### AVAILABLE DATA

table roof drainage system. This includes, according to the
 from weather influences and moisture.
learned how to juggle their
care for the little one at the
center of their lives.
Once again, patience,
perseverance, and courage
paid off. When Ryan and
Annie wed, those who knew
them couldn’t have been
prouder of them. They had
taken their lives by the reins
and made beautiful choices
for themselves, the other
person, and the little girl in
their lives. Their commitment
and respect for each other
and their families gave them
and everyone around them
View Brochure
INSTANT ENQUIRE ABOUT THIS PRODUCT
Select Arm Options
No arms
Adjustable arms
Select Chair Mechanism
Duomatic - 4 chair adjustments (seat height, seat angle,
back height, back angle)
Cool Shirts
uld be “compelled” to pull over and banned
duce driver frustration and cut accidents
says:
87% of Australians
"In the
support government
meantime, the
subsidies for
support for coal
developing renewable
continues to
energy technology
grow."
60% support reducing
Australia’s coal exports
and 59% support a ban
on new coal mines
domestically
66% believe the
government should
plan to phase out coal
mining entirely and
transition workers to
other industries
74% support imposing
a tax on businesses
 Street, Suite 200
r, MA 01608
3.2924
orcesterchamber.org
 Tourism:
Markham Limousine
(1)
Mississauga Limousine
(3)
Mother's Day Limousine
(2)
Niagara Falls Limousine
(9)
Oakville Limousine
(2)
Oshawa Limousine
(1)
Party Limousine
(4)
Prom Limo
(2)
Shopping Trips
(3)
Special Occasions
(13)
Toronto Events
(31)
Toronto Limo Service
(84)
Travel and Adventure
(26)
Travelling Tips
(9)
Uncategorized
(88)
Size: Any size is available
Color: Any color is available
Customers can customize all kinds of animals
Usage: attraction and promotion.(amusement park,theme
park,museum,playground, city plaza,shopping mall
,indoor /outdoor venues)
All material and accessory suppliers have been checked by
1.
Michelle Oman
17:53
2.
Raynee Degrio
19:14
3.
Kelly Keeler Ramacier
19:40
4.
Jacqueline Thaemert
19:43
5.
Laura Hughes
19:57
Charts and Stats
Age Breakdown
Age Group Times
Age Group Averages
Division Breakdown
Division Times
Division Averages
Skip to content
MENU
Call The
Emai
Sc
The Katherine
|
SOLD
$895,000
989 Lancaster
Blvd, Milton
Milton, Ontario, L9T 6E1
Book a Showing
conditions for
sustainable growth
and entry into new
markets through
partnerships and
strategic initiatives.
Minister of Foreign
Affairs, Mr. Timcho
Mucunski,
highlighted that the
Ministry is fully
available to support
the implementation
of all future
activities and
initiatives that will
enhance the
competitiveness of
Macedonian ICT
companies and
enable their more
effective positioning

######

§ ACTION ITEM
Wherever a line in the entries above holds "their", copy that line.

§ OUTPUT FOR THIS EXERCISE
learned how to juggle their
center of their lives.
taken their lives by the reins
their lives. Their commitment
and their families gave them
enable their more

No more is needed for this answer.